Bugün ABD’de 6 Ocak Kongre Baskını’na katılan göstericiler FBI tarafından aranıyor, teker teker bulunup ağır suçlamalar altında yargılanıyor, fakat göstericileri Kongre’ye çağıran ve Komite bulgularına göre Kongre Baskını’nın gerçekleşmesi için göstericileri cesaretlendiren Donald Trump hiçbir ceza soruşturmasına tâbi değil.
Kongre’nin araştırma komitesi bir yargı organı değil, fakat yemin altında ifade aldığı ve ciddi deliller topladığı, bu delilleri bir mantık çerçevesinde bir araya getirdiği için önemli bir kurum. Herhangi bir mahkeme bu delilleri kullanarak bir yargı süreci yürütebilir. Biden hükümetine bağlı Adalet Bakanlığı da bu delillerden ve komiteye verilen ifadelerden yararlanıp soruşturmanın kapsamını genişletebilir. İşte meselenin en tartışmalı kısmı da burası.

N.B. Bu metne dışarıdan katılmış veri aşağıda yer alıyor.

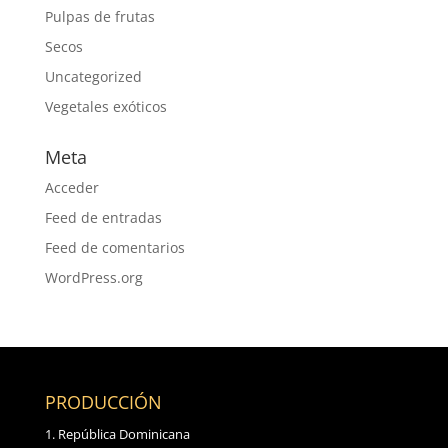
Pulpas de frutas
Secos
Uncategorized
Vegetales exóticos
Meta
Acceder
Feed de entradas
Feed de comentarios
WordPress.org
PRODUCCIÓN
República Dominicana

Acaba Adalet Bakanlığı, 6 Ocak Kongre Baskını Komitesi’nin elde ettiği deliller doğrultusunda soruşturmanın kapsamını genişletip Donald Trump’ı da dahil edecek mi?
Adalet Bakanlığı her ne kadar teorik olarak bu tür kararları bağımsız bir şekilde alsa da Bakanlığın siyasi açıdan Biden’dan bağımsız hareket etmesi hayatın olağan akışına aykırı. Adalet Bakanlığı, 2022 Kasım seçimlerine 4 ay kala böyle bir karar alıp Trump’ı soruşturma kapsamına alırsa bu tamamen siyasi bir karar olarak değerlendirilecek. Özellikle Biden hükümetinin, 2024’te Cumhuriyetçi Parti başkan adayı olması neredeyse kesin olan Donald Trump’a bir soruşturma açması, Trump’ın seçimlere 2 sene kala sanık koltuğuna oturtulması büyük bir siyasi baskı olarak algılanabilir.

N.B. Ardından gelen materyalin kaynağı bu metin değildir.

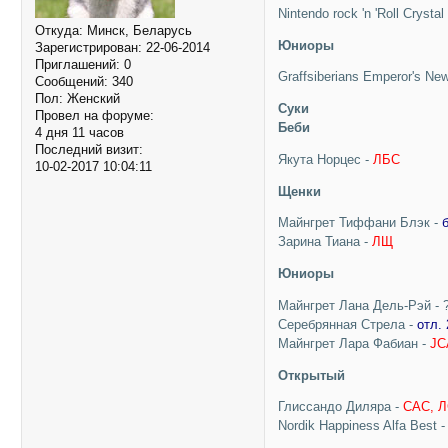
Nintendo rock 'n 'Roll Crysta
Откуда:
Минск, Беларусь
Юниоры
Зарегистрирован
: 22-06-2014
Приглашений:
0
Graffsiberians Emperor's Ne
Сообщений:
340
Пол:
Женский
Суки
Провел на форуме:
Беби
4 дня 11 часов
Последний визит:
Якута Норцес -
ЛБС
10-02-2017 10:04:11
Щенки
Майнгрет Тиффани Блэк -
б
Зарина Тиана -
ЛЩ
Юниоры
Майнгрет Лана Дель-Рэй - 
Серебрянная Стрела -
отл. 
Майнгрет Лара Фабиан -
JC
Открытый
Глиссандо Диляра -
САС, 
Nordik Happiness Alfa Best -
________________________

Fakat, Biden hükümetinin de hareket alanı oldukça kısıtlı. Kasım 2022 ara seçimlerinde büyük ihtimalle Kongre Cumhuriyetçilerin hâkimiyetine geçecek ve Cumhuriyetçilerin ilk işi bu 6 Ocak Komitesi’ni dağıtmak, benzer araştırma komitelerini Biden, ailesi ve Demokratlar konu başlıklarında oluşturmak, aynı süreçleri farklı sebeplerle Demokratlar ve Biden aleyhinde yürütmek olacak.

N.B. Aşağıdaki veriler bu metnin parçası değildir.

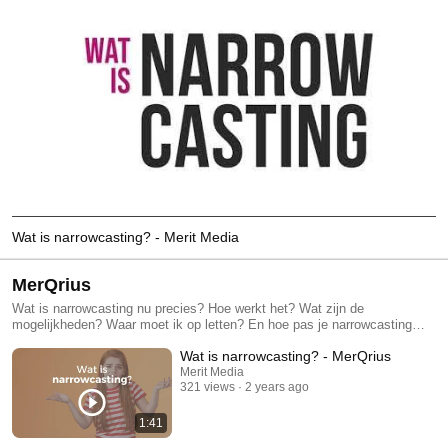
Wat is narrowcasting? - Merit Media
MerQrius
Wat is narrowcasting nu precies? Hoe werkt het? Wat zijn de
mogelijkheden? Waar moet ik op letten? En hoe pas je narrowcasting
effectief toe in de praktijk? Antwoord op al deze vragen vind je op het
Wat is narrowcasting? - MerQrius
eerste Nederlandse narrowcasting kennisplatform: MerQrius! Door middel
van korte explainer video’s behandelen we diverse onderwerpen en
Merit Media
321 views
2 years ago
geven tekst en uitleg over de meest uiteenlopende zaken. Nieuwsgierig
geworden? Check dan snel: www.merqrius.nl
1:41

Cumhuriyetçiler, Demokratlar ne yaparsa yapsın, bu süreçler ne kadar makul bir biçimde yürütülürse yürütülsün hukuk ile siyaset ister istemez iç içe geçecek ve ortalık karışacak.
Donald Trump’ın seçim döneminde sanık sandalyesine oturtulup oturtulmayacağı hem hukuki hem siyasi açıdan zor bir karar. Yargılama yönündeki bir karar ABD Başkanı Joe Biden ve hükümeti tarafından verilmiş bir karar olarak algılanacak. Demokratlar verecekleri kararın siyasi sonuçlarını göze alıp bir plan izleyecek; hukukun üstünlüğüyle siyasi bir hesaplaşmanın arasındaki ince çizgiyi gözetmedikleri sürece ABD için hem 2022 hem 2024 seçimleri 2020’ye nazaran çok daha sancılı geçecek.